▶ THE PROBLEM: Please copy the data below exactly, from its first line through the line holding "Start Your Journey with Stark", and skip the pictures.

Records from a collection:
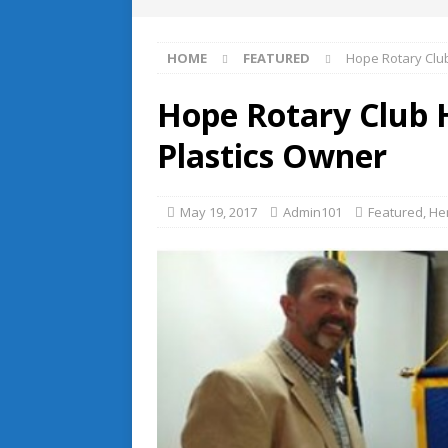
HOME
FEATURED
Hope Rotary Clu
Hope Rotary Club 
Plastics Owner
May 19, 2017
Admin101
Featured
,
He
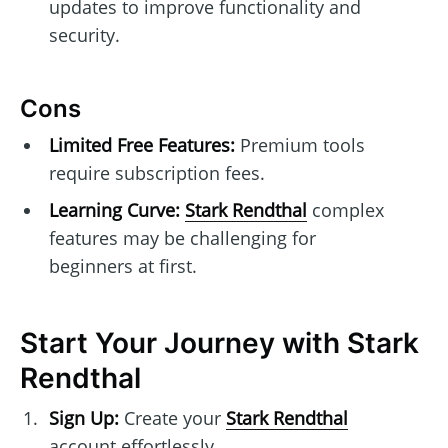
updates to improve functionality and
security.
Cons
Limited Free Features:
Premium tools
require subscription fees.
Learning Curve:
Stark Rendthal
complex
features may be challenging for
beginners at first.
Start Your Journey with Stark
Rendthal
Sign Up:
Create your
Stark Rendthal
account effortlessly.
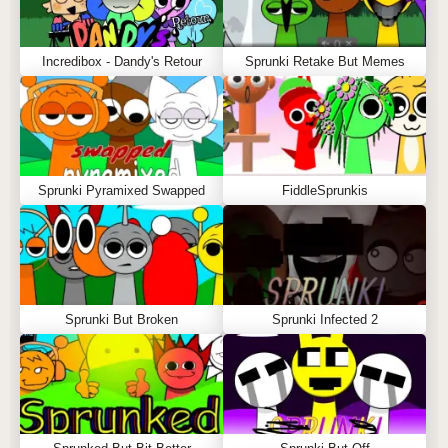
Incredibox - Dandy's Retour
Sprunki Retake But Memes
Sprunki Pyramixed Swapped
FiddleSprunkis
Sprunki But Broken
Sprunki Infected 2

▶ EXERCISE OUTPUT:
HOME
FEATURED
Hope Rotary Clu
Hope Rotary Club 
Plastics Owner
May 19, 2017
Admin101
Featured
,
He
updates to improve functionality and
security.
Cons
Limited Free Features:
Premium tools
require subscription fees.
Learning Curve:
Stark Rendthal
complex
features may be challenging for
beginners at first.
Start Your Journey with Stark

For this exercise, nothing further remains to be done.